Within the lines below, the span from the line with "Le rubis tient une place particulière en" to the line with "de rembourser, le", both ends included, is to be reproduced exactly, with pictures omitted.

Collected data
*****

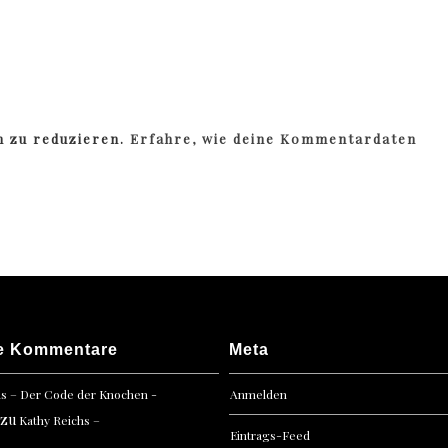
m zu reduzieren.
Erfahre, wie deine Kommentardaten
e Kommentare
Meta
hs – Der Code der Knochen -
Anmelden
zu
Kathy Reichs –
Eintrags-Feed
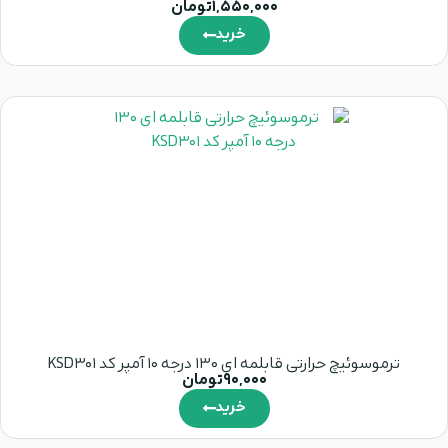
1,550,000
تومان
خرید
ترموسوئیچ حرارتی قابلمه ای 130 درجه 10 آمپر کد KSD301
90,000
تومان
خرید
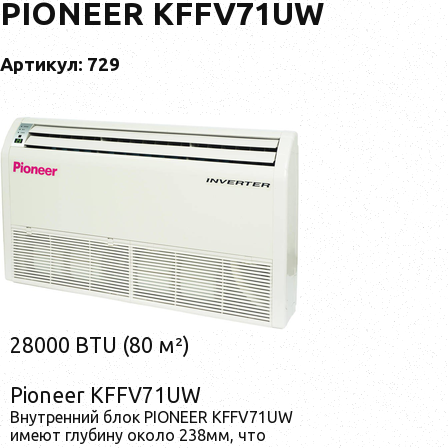
PIONEER KFFV71UW
Артикул: 729
28000 BTU (80 м²)
Pioneer KFFV71UW
Внутренний блок PIONEER KFFV71UW
имеют глубину около 238мм, что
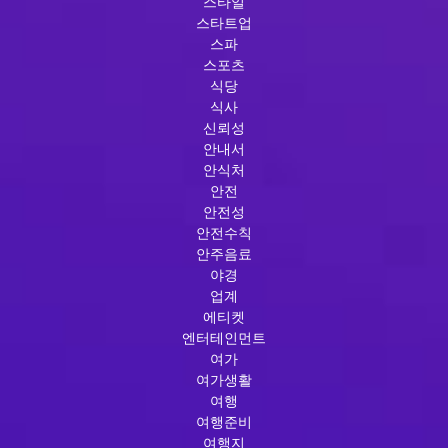
스타일
스타트업
스파
스포츠
식당
식사
신뢰성
안내서
안식처
안전
안전성
안전수칙
안주음료
야경
업계
에티켓
엔터테인먼트
여가
여가생활
여행
여행준비
여행지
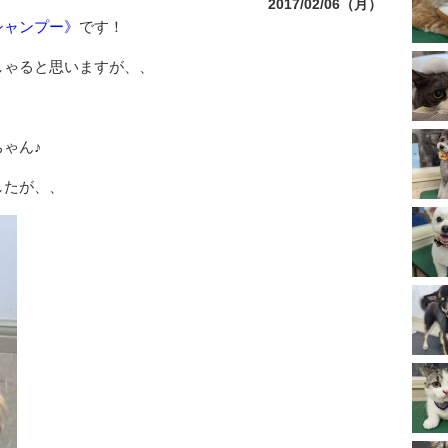
2017/02/06（月）
シャンプー》
です！
しゃると思いますが、、
ゃん♪
したが、、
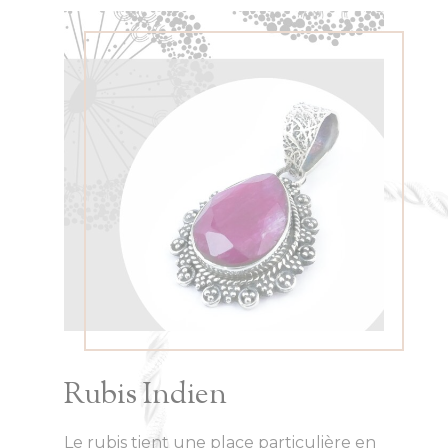
Rubis Indien
Le rubis tient une place particulière en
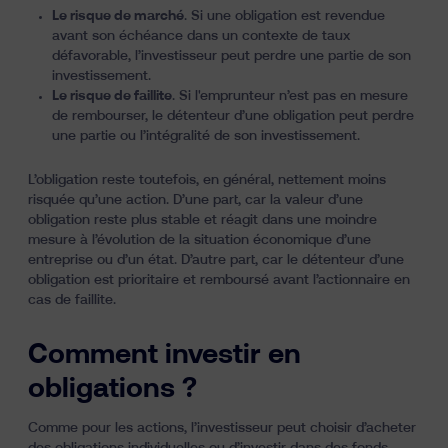
Le risque de marché
. Si une obligation est revendue
avant son échéance dans un contexte de taux
défavorable, l’investisseur peut perdre une partie de son
investissement.
Le risque de faillite
. Si l'emprunteur n’est pas en mesure
de rembourser, le détenteur d’une obligation peut perdre
une partie ou l’intégralité de son investissement.
L’obligation reste toutefois, en général, nettement moins
risquée qu’une action. D’une part, car la valeur d’une
obligation reste plus stable et réagit dans une moindre
mesure à l’évolution de la situation économique d’une
entreprise ou d’un état. D’autre part, car le détenteur d’une
obligation est prioritaire et remboursé avant l’actionnaire en
cas de faillite.
Comment investir en
obligations ?
Comme pour les actions, l’investisseur peut choisir d’acheter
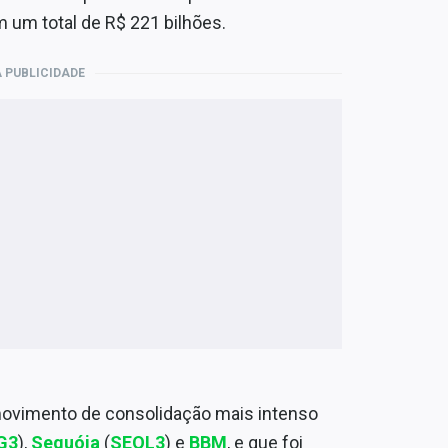
um total de R$ 221 bilhões.
 PUBLICIDADE
 movimento de consolidação mais intenso
G3
),
Sequóia
(
SEQL3
) e
BBM
, e que foi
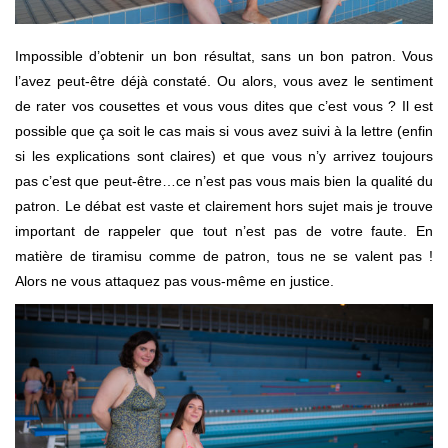
Impossible d’obtenir un bon résultat, sans un bon patron. Vous
l’avez peut-être déjà constaté. Ou alors, vous avez le sentiment
de rater vos cousettes et vous vous dites que c’est vous ? Il est
possible que ça soit le cas mais si vous avez suivi à la lettre (enfin
si les explications sont claires) et que vous n’y arrivez toujours
pas c’est que peut-être…ce n’est pas vous mais bien la qualité du
patron. Le débat est vaste et clairement hors sujet mais je trouve
important de rappeler que tout n’est pas de votre faute. En
matière de tiramisu comme de patron, tous ne se valent pas !
Alors ne vous attaquez pas vous-même en justice.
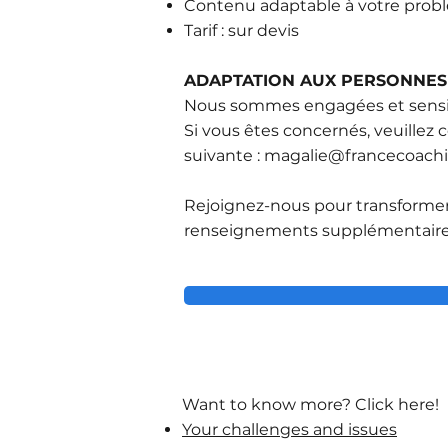
Contenu adaptable à votre probl
Tarif : sur devis
ADAPTATION AUX PERSONNES 
Nous sommes engagées et sensible
Si vous êtes concernés, veuillez
suivante :
magalie@francecoach
Rejoignez-nous pour transformer 
renseignements supplémentaires 
Want to know more? Click here!
Your challenges and issues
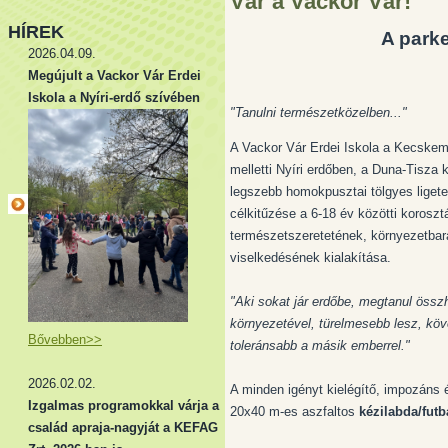
Vár a Vackor Vár!
HÍREK
A parke
2026.04.09.
Megújult a Vackor Vár Erdei
Iskola a Nyíri-erdő szívében
"Tanulni természetközelben..."
A Vackor Vár Erdei Iskola a Kecske
melletti Nyíri erdőben, a Duna-Tisza
legszebb homokpusztai tölgyes ligete
célkitűzése a 6-18 év közötti koroszt
természetszeretetének, környezetbar
viselkedésének kialakítása.
"Aki sokat jár erdőbe, megtanul össz
környezetével, türelmesebb lesz, kö
Bővebben>>
toleránsabb a másik emberrel."
2026.02.02.
A minden igényt kielégítő, impozáns
Izgalmas programokkal várja a
20x40 m-es aszfaltos
kézilabda/futb
család apraja-nagyját a KEFAG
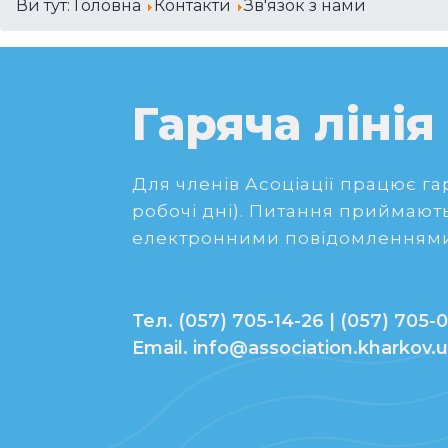
Ви тут:
Головна
Контакти
Зв'язок з нами
Гаряча лінія
Для членів Асоціації працює гаря
робочі дні). Питання приймають
електронними повідомленнями
Тел. (057) 705-14-26 | (057) 705-0
Email. info@association.kharkov.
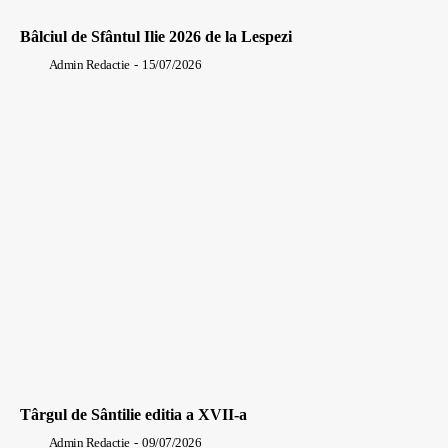
Bâlciul de Sfântul Ilie 2026 de la Lespezi
Admin Redactie
-
15/07/2026
Târgul de Sântilie editia a XVII-a
Admin Redactie
-
09/07/2026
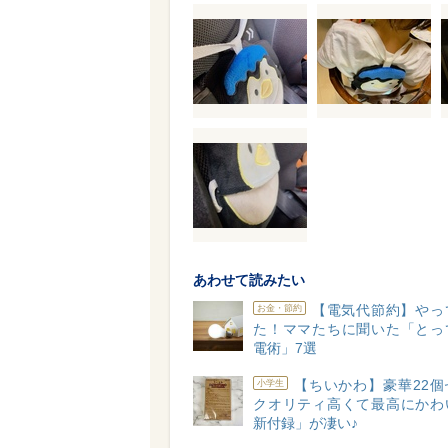
あわせて読みたい
【電気代節約】やっ
お金・節約
た！ママたちに聞いた「とっ
電術」7選
【ちいかわ】豪華22個
小学生
クオリティ高くて最高にかわ
新付録」が凄い♪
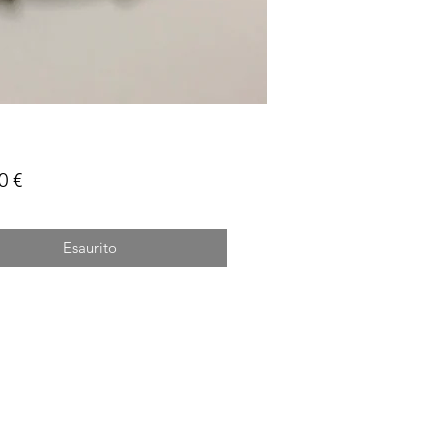
Prezzo
0 €
Esaurito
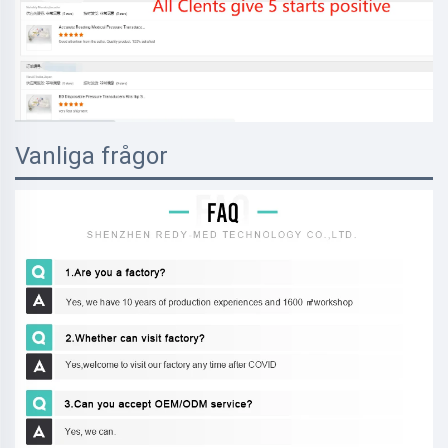
Vanliga frågor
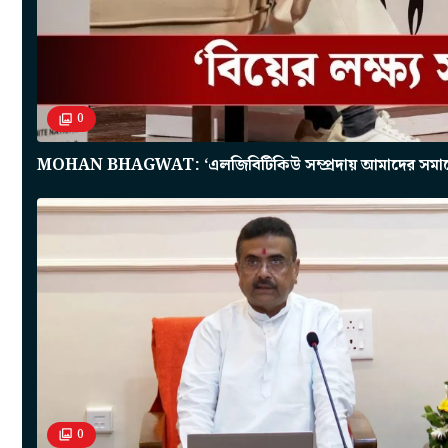
0
MOHAN BHAGWAT: ‘এলজিবিটিকিউ সম্প্রদায় আমাদের সমাজের 
0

*****

### Written reply
Le rubis tient une place particulière en
Le risque de marché
. Si une obligation est revendue
avant son échéance dans un contexte de taux
défavorable, l’investisseur peut perdre une partie de son
investissement.
Le risque de faillite
. Si l'emprunteur n’est pas en mesure
de rembourser, le détenteur d’une obligation peut perdre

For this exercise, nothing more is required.